A page is the fixed-size block PostgreSQL uses to store and read a table on disk. The default size is 8KB. The key point is that disk I/O happens in units of pages, not individual rows. Even if you need just one row, PostgreSQL reads the entire page that holds it into memory. That is why, in the cost model, disk cost is counted as "how many pages do we read", not "how many rows".

A tuple is one row as stored inside a page. "row" and "tuple" point at nearly the same thing from different angles: a row is the logical row, the thing a query returns or a WHERE clause filters, while a tuple is the physical form of that row as it sits inside a disk page, PostgreSQL's term for it. The cost model bothers to distinguish them because disk cost is counted in pages while CPU cost is counted in the number of tuples processed. The internal layout of pages and tuples (how tuples are arranged within a page, and so on) is covered in detail in chapter 2; here we only carry forward that the unit of disk reads is the page and the unit of CPU processing is the tuple.

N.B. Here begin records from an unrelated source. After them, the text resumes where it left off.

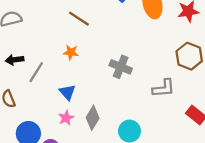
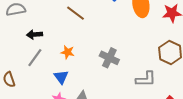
orange star: (71, 52) -> (68, 52), moved
black arrow: (14, 60) -> (34, 35), moved

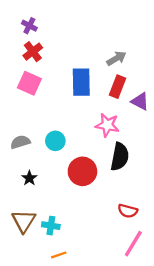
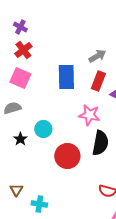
gray semicircle: (20, 142) -> (12, 108), moved
black star: (29, 178) -> (20, 139), moved
brown triangle: (24, 221) -> (16, 190), moved, size x0.6

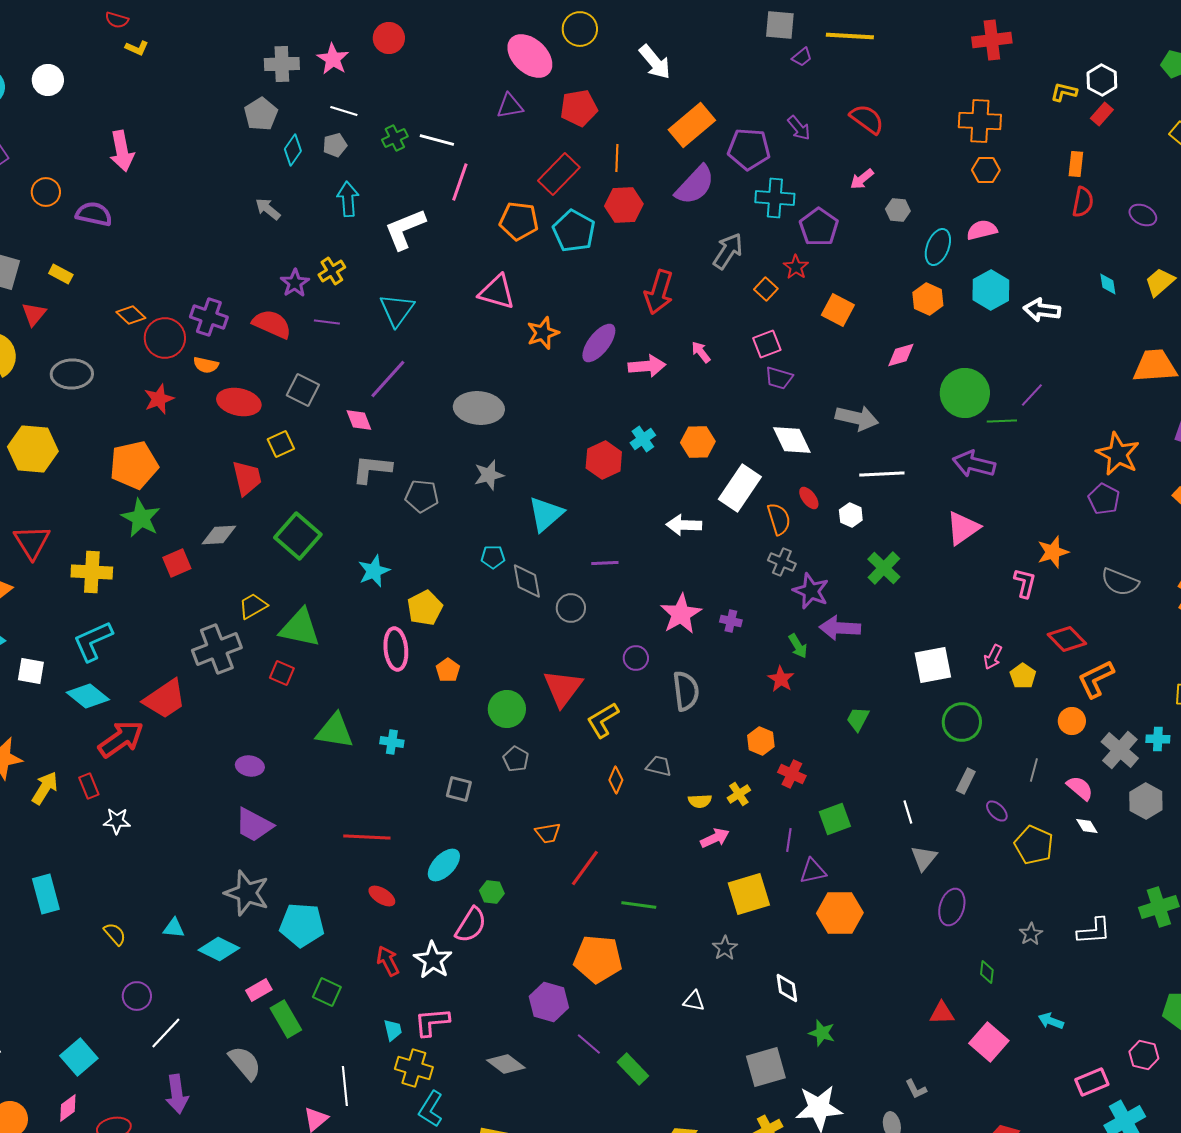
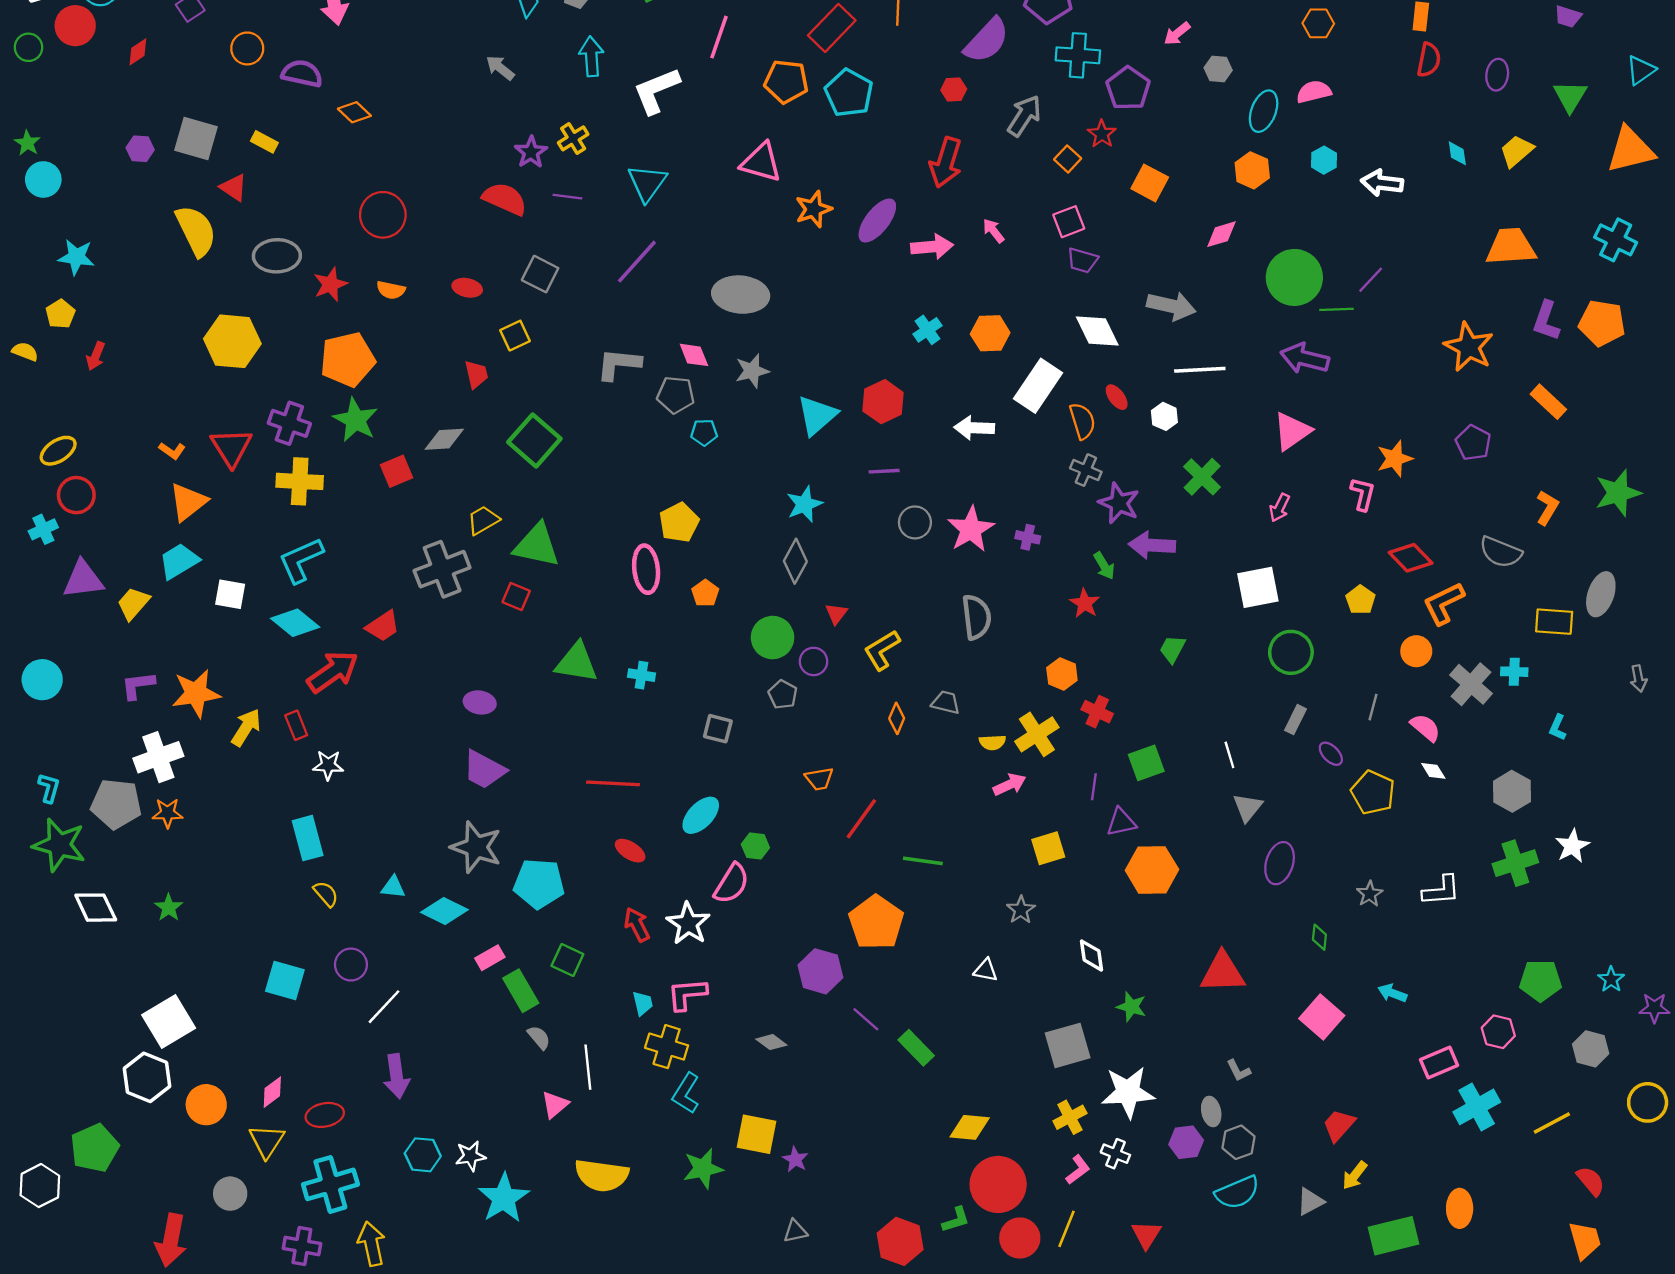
red hexagon: (624, 205) -> (954, 89), moved, size x0.6
purple ellipse: (1143, 215) -> (1497, 75), turned 72
cyan hexagon: (991, 290) -> (1324, 160), size x0.6
red triangle: (34, 314) -> (234, 187), turned -36
orange diamond: (131, 315) -> (354, 112), moved
purple cross: (209, 317) -> (289, 423), moved
orange semicircle: (206, 365) -> (391, 290), moved
red star: (159, 399) -> (330, 284), moved
red ellipse: (239, 402) -> (467, 288), size x0.6
pink diamond: (359, 420) -> (694, 355), moved
red hexagon: (604, 460) -> (883, 402), moved
red trapezoid: (247, 478) -> (476, 374), size x0.7
purple pentagon: (1104, 499) -> (1473, 443), moved
cyan pentagon: (493, 557) -> (704, 432), moved
cyan star: (374, 571) -> (804, 504), moved
gray diamond: (527, 581) -> (795, 561), moved, turned 39
gray semicircle: (1120, 582) -> (1501, 552), moved
gray circle: (571, 608) -> (915, 522), moved
pink arrow: (993, 657) -> (1280, 508), moved
purple circle: (636, 658) -> (814, 661), moved
red triangle: (563, 688) -> (836, 614), size x0.5
red trapezoid: (165, 699) -> (383, 626), size x0.7
yellow cross: (739, 794) -> (1037, 734), size x1.6
gray hexagon: (1146, 801) -> (1512, 791), moved
cyan rectangle: (46, 894) -> (308, 838), moved
yellow square: (749, 894) -> (1048, 848), size x0.7
orange pentagon: (598, 959) -> (876, 922), turned 30
red triangle: (942, 1013) -> (1223, 973), moved, size x1.6
cyan square: (79, 1057) -> (285, 980), moved, turned -33
gray semicircle: (245, 1063) -> (539, 1037), moved, size x0.6
gray diamond: (506, 1064) -> (771, 1042), size x0.7

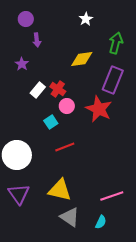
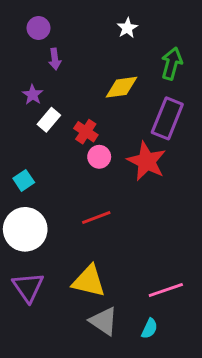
white rectangle: (38, 90) -> (49, 120), moved
cyan square: (51, 122) -> (24, 180), moved

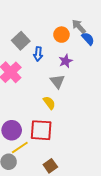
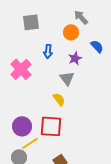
gray arrow: (79, 26) -> (81, 17), moved
blue semicircle: (88, 39) -> (97, 46), moved
gray square: (21, 41) -> (31, 22), moved, turned 36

Cost is a ratio, not an absolute value

PostgreSQL's cost has no units. It's not seconds, not milliseconds. If someone seeing EXPLAIN's cost=0.00..205.00 for the first time asks "does this mean 0.2 seconds?", that intuition misses. The number itself is in arbitrary units, and meaning comes only from ratios between candidates.

The reference point is seq_page_cost = 1.0. The cost of reading one sequential page is fixed at 1, and every other cost constant is defined as a ratio to this. Current PG 18 defaults are:

GUC	Default	Meaning
`seq_page_cost`	1.0	Cost of fetching one sequential page. Reference unit
`random_page_cost`	4.0	Cost of fetching one non-sequential (random) page
`cpu_tuple_cost`	0.01	CPU cost of the executor processing one tuple
`cpu_index_tuple_cost`	0.005	CPU cost of processing one index tuple
`cpu_operator_cost`	0.0025	CPU cost of one operator or function call
`parallel_tuple_cost`	0.1	Cost of a parallel worker passing one tuple to the leader
`parallel_setup_cost`	1000.0	Cost of setting up shared memory at the start of a parallel scan

Two things stand out from this table. First, reading one page costs 100 times more than processing one tuple on CPU, at default values. Second, a random page costs 4 times a sequential page.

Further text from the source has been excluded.